### [Task instructions]
In the listing below, locate the line containing "审员、我也想16949外审员，不过不了解具体情况、iso900" and copy it and every line after it through the end, exactly as written, leaving out any pictures.

### [Source material]

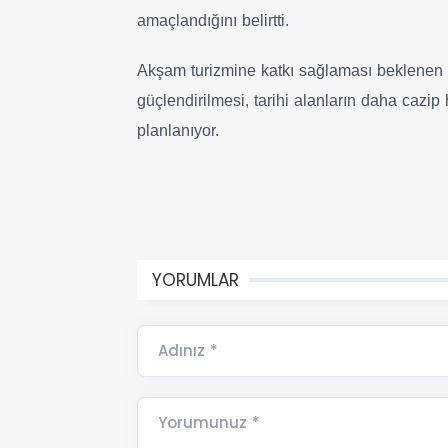
amaçlandığını belirtti.
Akşam turizmine katkı sağlaması beklenen p
güçlendirilmesi, tarihi alanların daha cazip
planlanıyor.
YORUMLAR
Adınız *
Yorumunuz *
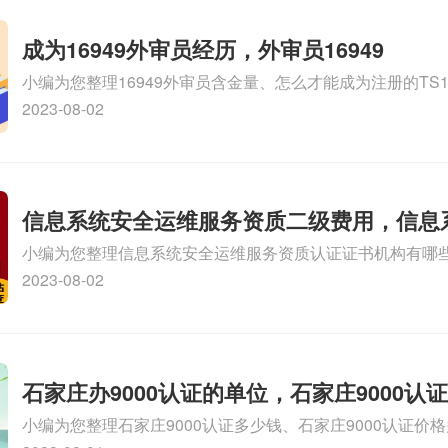
成为16949外审员经历，外审员16949
小编为您整理16949外审员含金量、怎么才能成为注册的TS169
审员、我也想16949外审员，不过不了解具体情况、iso900
2023-08-02
SA8000外审员培训相关iso体系认证知识，详情可查看下方
信息系统安全运维服务资质二级费用，信息
小编为您整理信息系统安全运维服务资质认证证书机构有哪
维服务资质二级
务资质的费用是多少啊、安全运维服务资质哪家便宜、安全
2023-08-02
证哪家效率高、信息系统安全集成服务资质认证的申请书相关
识，详情可查看下方正文！
石家庄办9000认证的单位，石家庄9000认
小编为您整理石家庄9000认证多少钱、石家庄9000认证价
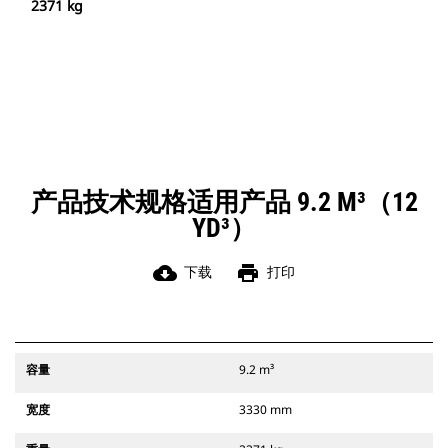
2371 kg
产品技术规格适用产品 9.2 M³（12
YD³）
cloud_download
print
下载
打印
容量
9.2 m³
宽度
3330 mm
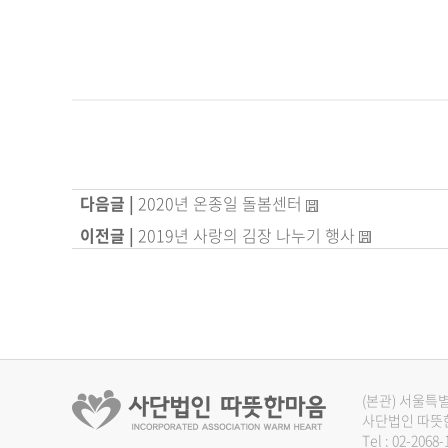
다음글 |
2020년 온종일 돌봄센터
이전글 |
2019년 사랑의 김장 나누기 행사
(본관) 서울특별
사단법인 따뜻
Tel :
02-2068-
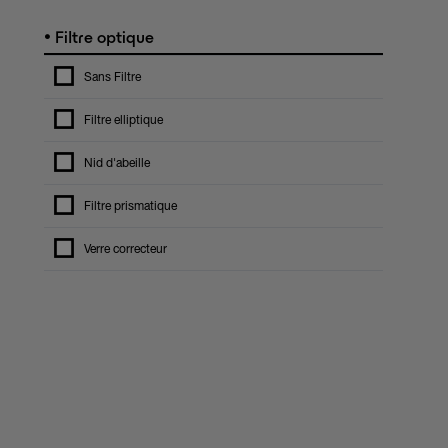
•
Filtre optique
Sans Filtre
Filtre elliptique
Nid d'abeille
Filtre prismatique
Verre correcteur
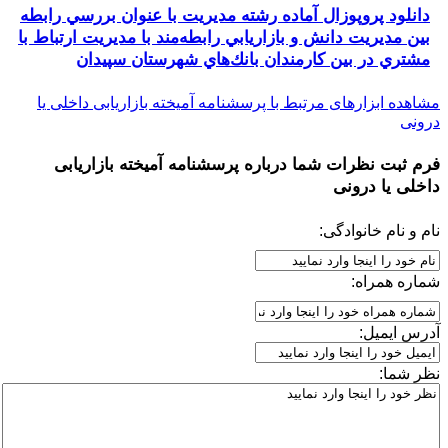
دانلود پروپوزال آماده رشته مدیریت با عنوان بررسي رابطه
بين مديريت دانش و بازاريابي رابطه‌مند با مديريت ارتباط با
مشتري در بين كارمندان بانك‌هاي شهرستان سپيدان
مشاهده ابزارهای مرتبط با پرسشنامه آمیخته بازاریابی داخلی یا
درونی
فرم ثبت نظرات شما درباره
پرسشنامه آمیخته بازاریابی
داخلی یا درونی
نام و نام خانوادگی:
شماره همراه:
آدرس ایمیل:
نظر شما:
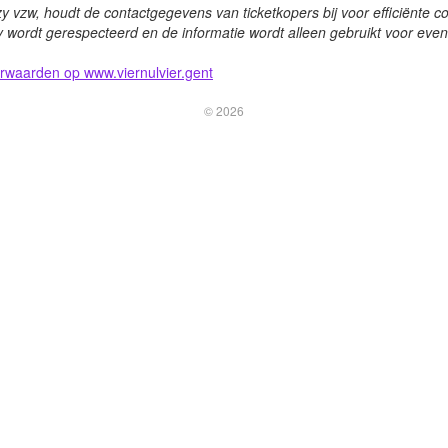
 vzw, houdt de contactgegevens van ticketkopers bij voor efficiënte c
 wordt gerespecteerd en de informatie wordt alleen gebruikt voor ev
waarden op www.viernulvier.gent
© 2026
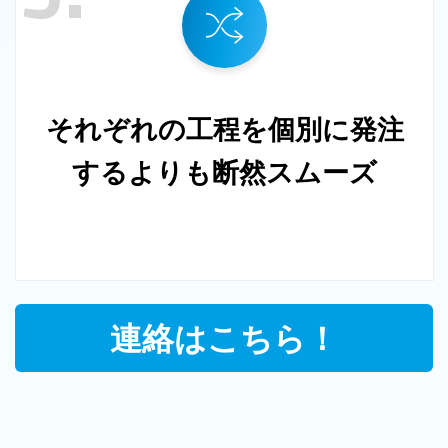
それぞれの工程を個別に発注
するよりも断然スムーズ
連絡はこちら！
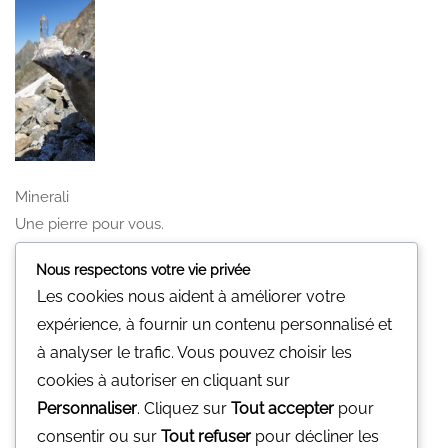
Minerali
Une pierre pour vous.
Nous n'avons pas de magasin physique
Nous respectons votre vie privée
Vous pouvez nous contacter par mail
Les cookies nous aident à améliorer votre
gp@minerali.be
ou au 0455.17.55.84
expérience, à fournir un contenu personnalisé et
à analyser le trafic. Vous pouvez choisir les
Facebook
cookies à autoriser en cliquant sur
Personnaliser
. Cliquez sur
Tout accepter
pour
Facebook
consentir ou sur
Tout refuser
pour décliner les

### [Solution to this exercise]
审员、我也想16949外审员，不过不了解具体情况、iso900
2023-08-02
SA8000外审员培训相关iso体系认证知识，详情可查看下方
信息系统安全运维服务资质二级费用，信息
小编为您整理信息系统安全运维服务资质认证证书机构有哪
维服务资质二级
务资质的费用是多少啊、安全运维服务资质哪家便宜、安全
2023-08-02
证哪家效率高、信息系统安全集成服务资质认证的申请书相关
识，详情可查看下方正文！
石家庄办9000认证的单位，石家庄9000认
小编为您整理石家庄9000认证多少钱、石家庄9000认证价
2371 kg
产品技术规格适用产品 9.2 M³（12
YD³）
cloud_download
print
下载
打印
容量
9.2 m³
宽度
3330 mm
다음글 |
2020년 온종일 돌봄센터
이전글 |
2019년 사랑의 김장 나누기 행사
(본관) 서울특별
사단법인 따뜻
Tel :
02-2068-
•
Filtre optique
Sans Filtre
Filtre elliptique
Nid d'abeille
Filtre prismatique
Verre correcteur
دانلود پروپوزال آماده رشته مدیریت با عنوان بررسي رابطه
بين مديريت دانش و بازاريابي رابطه‌مند با مديريت ارتباط با
مشتري در بين كارمندان بانك‌هاي شهرستان سپيدان
مشاهده ابزارهای مرتبط با پرسشنامه آمیخته بازاریابی داخلی یا
درونی
فرم ثبت نظرات شما درباره
پرسشنامه آمیخته بازاریابی
داخلی یا درونی
نام و نام خانوادگی:
شماره همراه:
آدرس ایمیل:
نظر شما:
 vzw, houdt de contactgegevens van ticketkopers bij voor efficiënte c
 wordt gerespecteerd en de informatie wordt alleen gebruikt voor ev
waarden op www.viernulvier.gent
© 2026
それぞれの工程を個別に発注
するよりも断然スムーズ
連絡はこちら！
Minerali
Une pierre pour vous.
Nous n'avons pas de magasin physique
Nous respectons votre vie privée
Vous pouvez nous contacter par mail
Les cookies nous aident à améliorer votre
gp@minerali.be
ou au 0455.17.55.84
expérience, à fournir un contenu personnalisé et
à analyser le trafic. Vous pouvez choisir les
Facebook
cookies à autoriser en cliquant sur
Personnaliser
. Cliquez sur
Tout accepter
pour
Facebook
consentir ou sur
Tout refuser
pour décliner les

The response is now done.